START EXTRACTED RECORDS

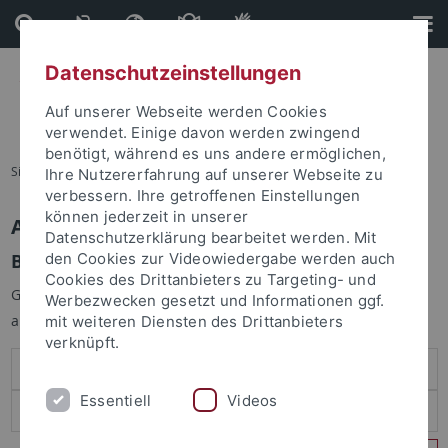
Direkt
Direkt
zum
zur
Inhalt
Fußleiste
Datenschutzeinstellungen
Auf unserer Webseite werden Cookies
verwendet. Einige davon werden zwingend
benötigt, während es uns andere ermöglichen,
Sie sind hier:
Startseite
Ihre Nutzererfahrung auf unserer Webseite zu
verbessern. Ihre getroffenen Einstellungen
können jederzeit in unserer
Anmelden
Datenschutzerklärung bearbeitet werden. Mit
Benutzeranmeldung
den Cookies zur Videowiedergabe werden auch
Cookies des Drittanbieters zu Targeting- und
Geben Sie Ihren Benutzernamen und Ihr Passwort an um sich
Werbezwecken gesetzt und Informationen ggf.
anzumelden:
mit weiteren Diensten des Drittanbieters
verknüpft.
Essentiell
Videos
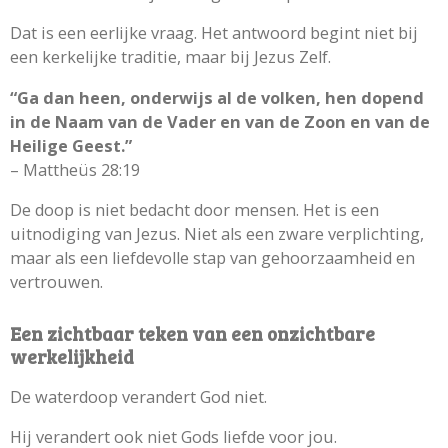
Dat is een eerlijke vraag. Het antwoord begint niet bij
een kerkelijke traditie, maar bij Jezus Zelf.
“Ga dan heen, onderwijs al de volken, hen dopend
in de Naam van de Vader en van de Zoon en van de
Heilige Geest.”
– Mattheüs 28:19
De doop is niet bedacht door mensen. Het is een
uitnodiging van Jezus. Niet als een zware verplichting,
maar als een liefdevolle stap van gehoorzaamheid en
vertrouwen.
Een zichtbaar teken van een onzichtbare
werkelijkheid
De waterdoop verandert God niet.
Hij verandert ook niet Gods liefde voor jou.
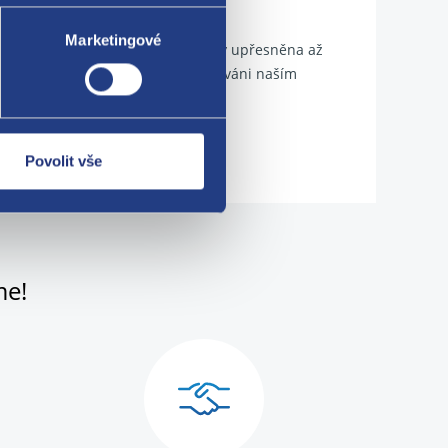
Marketingové
adrozměrných zásilek cena dopravy upřesněna až
e před odesláním zásilky informováni naším
ilka odeslána.
idle!
Povolit vše
me!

END EXTRACTED RECORDS

INSTRUCTIONS FOR THE TASK:
Take the line that contains "een kerkelijke traditie, maar bij Jezus Zelf." and every line after it down to the last line of the entries above, and output them exactly, with nothing else and no pictures.

WRITTEN ANSWER:
een kerkelijke traditie, maar bij Jezus Zelf.
“Ga dan heen, onderwijs al de volken, hen dopend
in de Naam van de Vader en van de Zoon en van de
Heilige Geest.”
– Mattheüs 28:19
De doop is niet bedacht door mensen. Het is een
uitnodiging van Jezus. Niet als een zware verplichting,
maar als een liefdevolle stap van gehoorzaamheid en
vertrouwen.
Een zichtbaar teken van een onzichtbare
werkelijkheid
De waterdoop verandert God niet.
Hij verandert ook niet Gods liefde voor jou.
Marketingové
adrozměrných zásilek cena dopravy upřesněna až
e před odesláním zásilky informováni naším
ilka odeslána.
idle!
Povolit vše
me!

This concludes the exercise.